Assuming it's correct, I would find it more readable for this to be assert(Size > 0);

Test case?

Have you seen bug description?
The problem with test case is that it requires file with large number of sections of which at least some should have relocation sections.
I have 19Mb object file generated by clang, but I'm not sure if using it as test case is a good idea ...

evgeny777 marked an inline comment as done.Apr 11 2019, 2:38 AM
evgeny777 added inline comments.
tools/llvm-objcopy/ELF/Object.h
484

Is this assert correct? What happens if you have a very large object with many sections, but no symbols

This function will never be called then, because Index is actually index of a section where symbol is defined.

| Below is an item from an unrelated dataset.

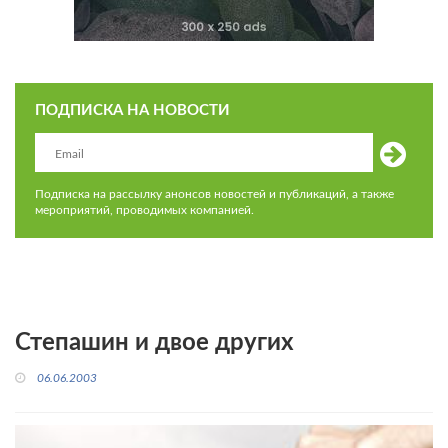
ПОДПИСКА НА НОВОСТИ
Подписка на рассылку анонсов новостей и публикаций, а также
мероприятий, проводимых компанией.
Степашин и двое других
06.06.2003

Assuming it's correct, I would find it more readable for this to be assert(Size > 0);

Makes sense

Test case?

Have you seen bug description?
The problem with test case is that it requires file with large number of sections of which at least some should have relocation sections.
I have 19Mb object file generated by clang, but I'm not sure if using it as test case is a good idea ...

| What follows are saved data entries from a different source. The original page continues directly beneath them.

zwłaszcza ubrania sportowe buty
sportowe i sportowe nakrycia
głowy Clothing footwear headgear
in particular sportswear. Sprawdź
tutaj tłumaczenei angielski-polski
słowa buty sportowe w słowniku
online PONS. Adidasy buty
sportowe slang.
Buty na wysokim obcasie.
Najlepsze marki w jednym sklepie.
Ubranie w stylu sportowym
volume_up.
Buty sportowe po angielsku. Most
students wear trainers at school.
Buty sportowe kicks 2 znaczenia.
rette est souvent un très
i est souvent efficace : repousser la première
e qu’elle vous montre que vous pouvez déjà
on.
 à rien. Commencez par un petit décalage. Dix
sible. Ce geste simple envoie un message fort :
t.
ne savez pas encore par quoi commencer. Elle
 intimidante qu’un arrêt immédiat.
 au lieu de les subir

Sorry, I skipped over that somehow (I think I jumped straight from the bug). We already have at least one test that uses many sections (see many-sections.test). That unzips a pre-built object to achieve this. One option might be to update that object file (and possibly the test), if it can satisfy the prerequisites you need.

That was helpful, thanks! I'll update diff shortly

Test case?

Have you seen bug description?
The problem with test case is that it requires file with large number of sections of which at least some should have relocation sections.
I have 19Mb object file generated by clang, but I'm not sure if using it as test case is a good idea ...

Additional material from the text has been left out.